#### WHAT THE TASK ASKS:
In full and without change, transcribe the records below.

[Stored data entries]
···

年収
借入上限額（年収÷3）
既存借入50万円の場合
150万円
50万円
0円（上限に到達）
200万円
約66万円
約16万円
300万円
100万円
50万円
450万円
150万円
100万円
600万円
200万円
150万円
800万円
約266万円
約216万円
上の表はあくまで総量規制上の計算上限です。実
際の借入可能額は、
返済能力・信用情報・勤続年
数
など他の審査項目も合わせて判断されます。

···

#### EXERCISE RESPONSE:
年収
借入上限額（年収÷3）
既存借入50万円の場合
150万円
50万円
0円（上限に到達）
200万円
約66万円
約16万円
300万円
100万円
50万円
450万円
150万円
100万円
600万円
200万円
150万円
800万円
約266万円
約216万円
上の表はあくまで総量規制上の計算上限です。実
際の借入可能額は、
返済能力・信用情報・勤続年
数
など他の審査項目も合わせて判断されます。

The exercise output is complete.